次に農耕民族型のカルチャーから狩猟民族型のカルチャーへ移行しつつ、組織形態を機能別組織から事業部制に移行した。

血の入れ替えを中心とした覚悟のカルチャーアップデートの真相


冨田|
組織形態まで、ものすごい外科手術をしたんですね。

宇佐美|当時機能別の組織で120人ぐらい。外部環境のスピード感に対して、色々なスピード、いわゆる意思決定のスピード感がすごく遅くなったんだよね。何か新しいことをやろうとしても他の部署とちょっと調整してからみたいな。

恐竜が絶滅した時みたいなね。そんな感じで凄く大きな図体になって環境の変化に対応しにくい組織になっていた。こういう環境変化がある時に哺乳類がでてきて次の時代を作ったわけで。その当時は「やばい。俺らいつの間にか恐竜になってる」みたいな感覚だったね。早く哺乳類に進化しなくちゃみたいな。

冨田|外部環境のマクロ的な変化やスピード感、事業モデルの陳腐化サイクルと組織の整合性。そういったものをメタ認知できていたのも凄いし、認知した上で実行にまた落としていくのはかなり難易度高いですよね。

宇佐美|覚悟を決めてたっていうのもそうだし、生きた事例としてサイバーエージェントができてたから。

こういうやり方をすればっていう、ある意味理想とする部分が見えたのは大きいよね。現実の自分たちがやってる部分と、あとはこのギャップをどう埋めますかって話。だから迷いも無く、あの当時は事業も文化も大きく変えていけたんだと思う。

冨田|私のユーザー体験でいうと、当時のECナビには「狩猟民族」的カルチャーを背負った人材に惹かれて入ったんですよね。実際入ってみたらそんな人たちばかりではなかった。そういった「異文化」が混在している状況を経験できたのは貴重な体験でしたね。
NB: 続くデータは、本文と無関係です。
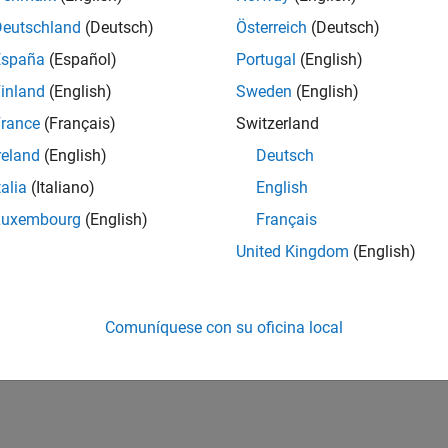
Deutschland
(Deutsch)
Österreich
(Deutsch)
España
(Español)
Portugal
(English)
inland
(English)
Sweden
(English)
rance
(Français)
Switzerland
reland
(English)
Deutsch
talia
(Italiano)
English
Luxembourg
(English)
Français
United Kingdom
(English)
Comuníquese con su oficina local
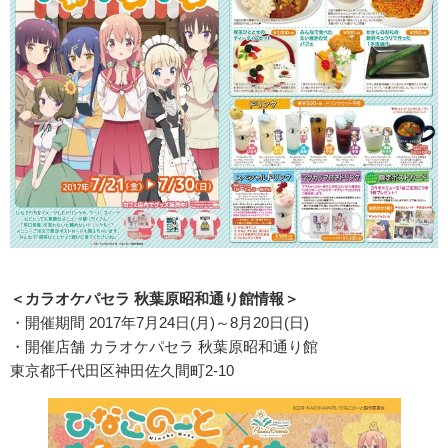
＜カラオケパセラ 秋葉原昭和通り館情報＞
・開催期間 2017年7月24日(月)～8月20日(日)
・開催店舗 カラオケパセラ 秋葉原昭和通り館
東京都千代田区神田佐久間町2-10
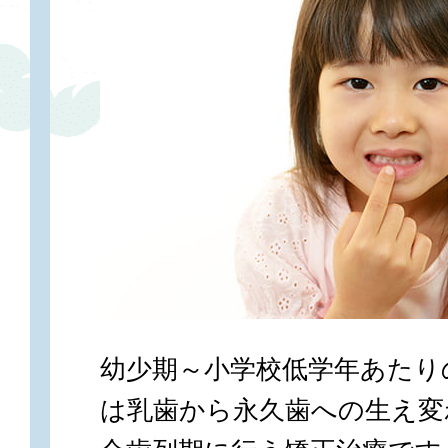
幼少期～小学校低学年あたり
は乳歯から永久歯への生え変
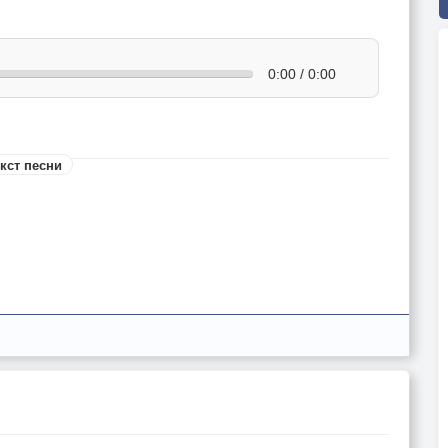
0:00 / 0:00
кст песни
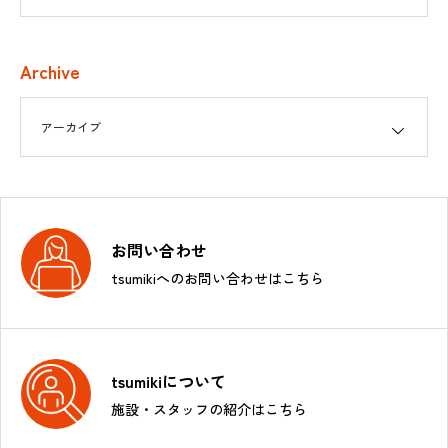
Archive
お問い合わせ
tsumikiへのお問い合わせはこちら
tsumikiについて
施設・スタッフの紹介はこちら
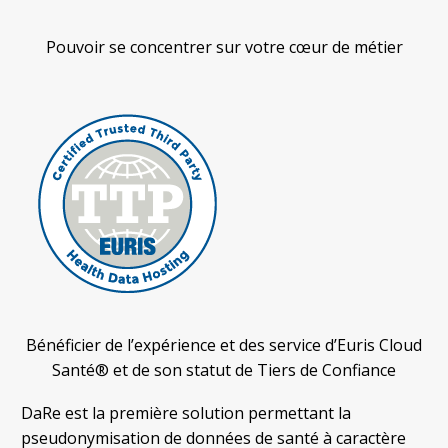
Pouvoir se concentrer sur votre cœur de métier
Bénéficier de l’expérience et des service d’Euris Cloud
Santé® et de son statut de Tiers de Confiance
DaRe est la première solution permettant la
pseudonymisation de données de santé à caractère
目の前で違いが見えるから、逆に自らを知ることができるわけで。そこから本業以外にも社員総会の総合プロデューサーを3回担当したのですが、そういった文化のグラデーションがハッキリと存在する中で、全社的にカルチャーをアップデートしていく過程は強烈でした。
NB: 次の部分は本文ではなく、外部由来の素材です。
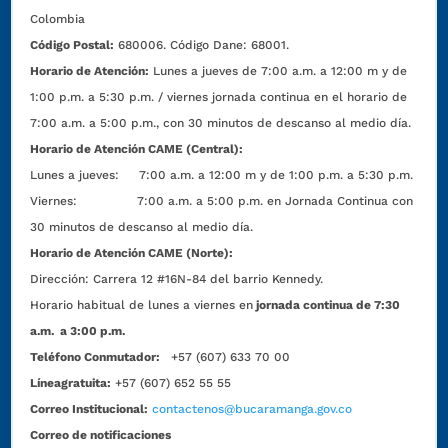
Colombia
Código Postal:
680006. Código Dane: 68001.
Horario de Atención:
Lunes a jueves de 7:00 a.m. a 12:00 m y de
1:00 p.m. a 5:30 p.m. / viernes jornada continua en el horario de
7:00 a.m. a 5:00 p.m., con 30 minutos de descanso al medio día.
Horario de Atención CAME (Central):
Lunes a jueves: 7:00 a.m. a 12:00 m y de 1:00 p.m. a 5:30 p.m.
Viernes: 7:00 a.m. a 5:00 p.m. en Jornada Continua con
30 minutos de descanso al medio día.
Horario de Atención CAME (Norte):
Dirección:
Carrera 12 #16N-84 del barrio Kennedy.
Horario habitual de lunes a viernes en
jornada continua de 7:30
a.m. a 3:00 p.m.
Teléfono Conmutador:
+57 (607) 633 70 00
Líneagratuita:
+57 (607) 652 55 55
Correo Institucional:
contactenos@bucaramanga.gov.co
Correo de notificaciones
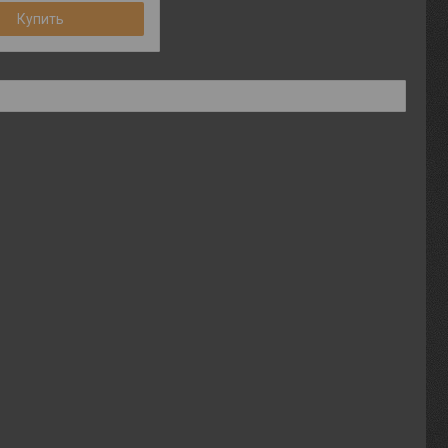
Купить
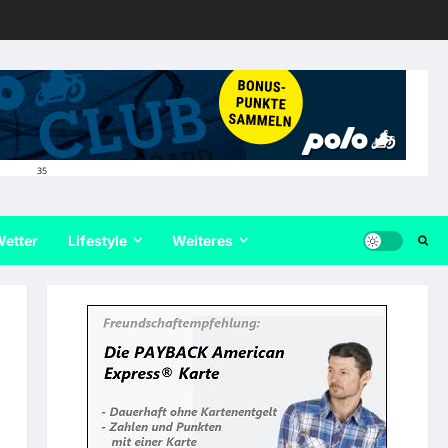
35
etter
Lifestyle
Weiteres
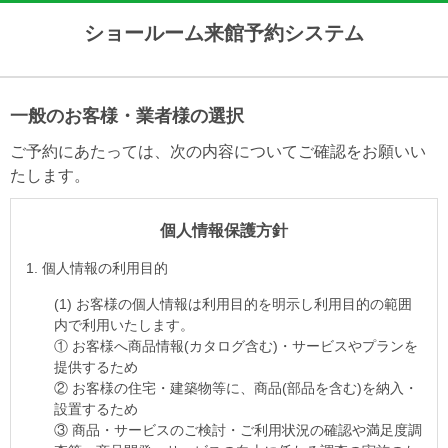
ショールーム来館予約システム
一般のお客様・業者様の選択
ご予約にあたっては、次の内容についてご確認をお願いい
たします。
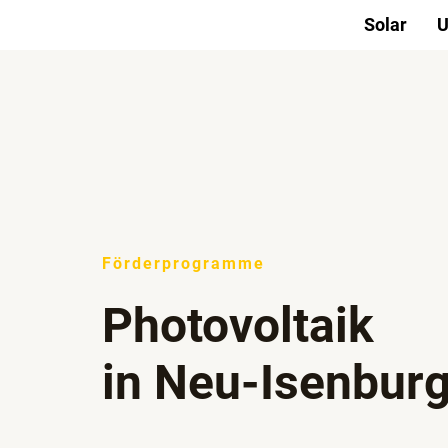
Zum
Solar
U
Inhalt
springen
Förderprogramme
Photovoltaik
in Neu-Isenbur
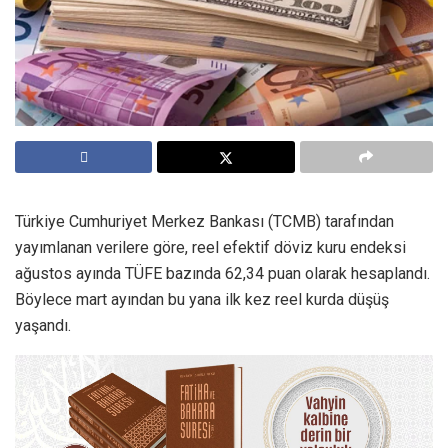
Türkiye Cumhuriyet Merkez Bankası (TCMB) tarafından
yayımlanan verilere göre, reel efektif döviz kuru endeksi
ağustos ayında TÜFE bazında 62,34 puan olarak hesaplandı.
Böylece mart ayından bu yana ilk kez reel kurda düşüş
yaşandı.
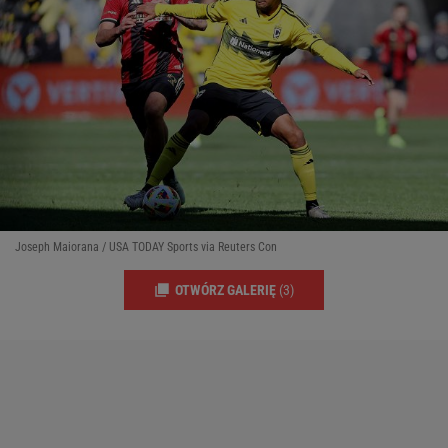
Joseph Maiorana / USA TODAY Sports via Reuters Con
OTWÓRZ GALERIĘ
(3)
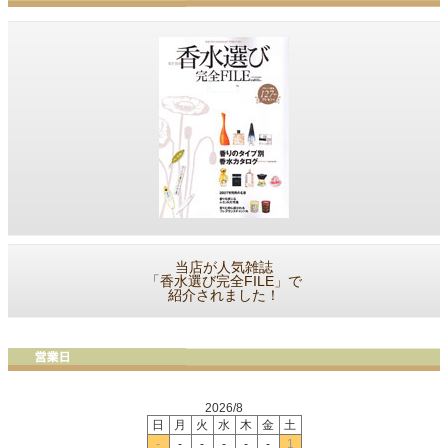
当店が人気雑誌
「香水選び完全FILE」で
紹介されました！
2026/8
日
月
火
水
木
金
土
-
-
-
-
-
-
1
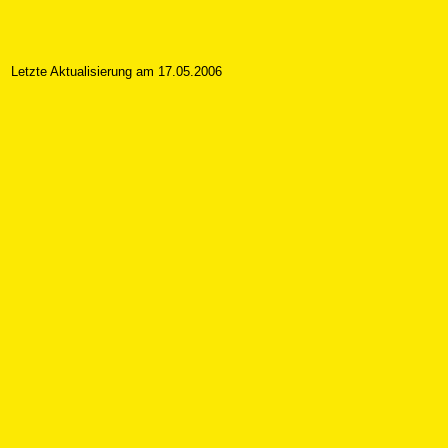
Letzte Aktualisierung am 17.05.2006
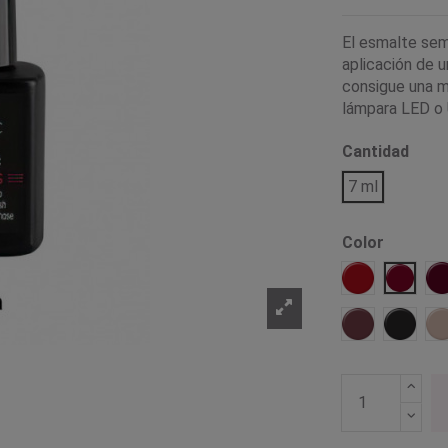
El esmalte sem
aplicación de u
consigue una ma
lámpara LED o U
Cantidad
7 ml
Color
01 Rojo
02 Cer
14 Marsala
17 Neg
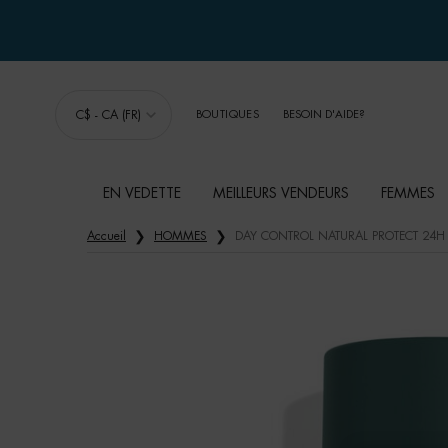
C$ - CA (FR)
BOUTIQUES
BESOIN D'AIDE?
EN VEDETTE
MEILLEURS VENDEURS
FEMMES
Main content
Accueil
HOMMES
DAY CONTROL NATURAL PROTECT 24H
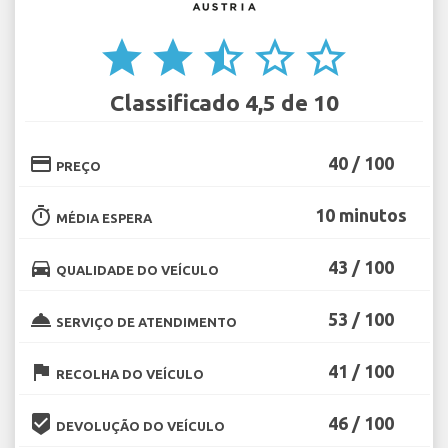
star
star
star_half
star_border
star_border
Classificado 4,5 de 10
credit_card
40 / 100
PREÇO
timer
10 minutos
MÉDIA ESPERA
directions_car
43 / 100
QUALIDADE DO VEÍCULO
room_service
53 / 100
SERVIÇO DE ATENDIMENTO
flag
41 / 100
RECOLHA DO VEÍCULO
beenhere
46 / 100
DEVOLUÇÃO DO VEÍCULO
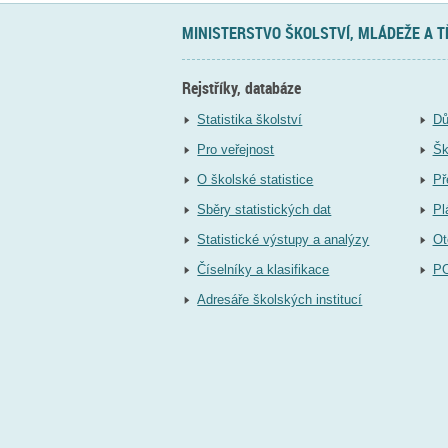
MINISTERSTVO ŠKOLSTVÍ, MLÁDEŽE A 
Rejstříky, databáze
Statistika školství
Dů
Pro veřejnost
Šk
O školské statistice
Př
Sběry statistických dat
Pl
Statistické výstupy a analýzy
Ot
Číselníky a klasifikace
P
Adresáře školských institucí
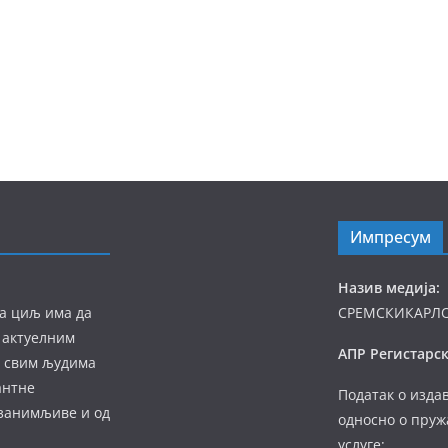
Импресум
Назив медија:
а циљ има да
СРЕМСКИКАРЛ
 актуелним
АПР Регистарск
а свим људима
антне
Податак о изда
 занимљиве и од
односно о пруж
услуге:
宇佐美|当時の総会プロジェクトは狩猟民族的なメンバーが多かったからね。僕が思うに狩猟民族って「寂しがり屋」多いんだよね。だから一人、二人だけ入れても直ぐに辞めちゃう。ある程度の規模で固めてあげないと。お互い切磋琢磨できたり、刺激が足りないとダメなんだろうね。そういうところは割と意識してやってたな。

画期的な社内バー「ajito」が企業文化にもたらした本当の恩恵


冨田|
企業文化が完全に「狩猟型」にコンバートしたと思ったのはいつぐらいですか?

宇佐美|いや、結局「ミックス」されたっていう感じだね。僕のイメージで言うと、思いっきりこっち側に振ったというよりは、いい感じに「らしさ」を作れた感覚はあるな。社内バーの「ajito」とかはその象徴だったよね。

冨田|「ajito」は私も相当使いました。あれは本当に「生きた福利厚生」でしたね。あらためて設置の経緯や、企業文化観点での恩恵などを教えてもらって良いですか?

宇佐美|サイバーエージェントの役員に入ったのが2005年からなんだけど、当時Jリーグの「ベルディー」出資してスポンサーになったり、原宿にアメーバのスタジオを作ったりしたタイミングだったんだよね。当時は正直、なんでそんなことにお金使うんだろうと。

だたその一年後、二年後っていうのをこう見ていた時に、そういったところ取り組みがやっぱりいろんなところに効いている感覚があった。

それで、自分自身やっぱり事業をものをすごく「P/L」で考えたなと。それだけではなくて、いかに「B/S」をうまく使っていくか。ここに経営のセンスが表れるなと。

それでB/Sを戦略的に活用していく意識がすごい芽生えた。

冨田|なるほど。確かに「企業文化」の話も、基本「P/L」ではなく「B/S」的な視点ですよね。

宇佐美|そうそう。またその話とは別で、当時社内のコミュニケーションを活性化させていきたいという全然別の課題意識があった。

さらに会社の知名度をどうやって上げていこうか。戦略的に福利厚生で考えようとなった時に、見た瞬間に「なんじゃこれは!」って思わるものが良いんじゃないかと。その当時の時点で「社内バー」やってる会社はあったんだけど、当時思ったのはなんかワインセラーがあったりスノッブな感じで、社長のエゴっぽい感じだったんだよね、本当に社内で皆んなが使ってるの?っていう(笑)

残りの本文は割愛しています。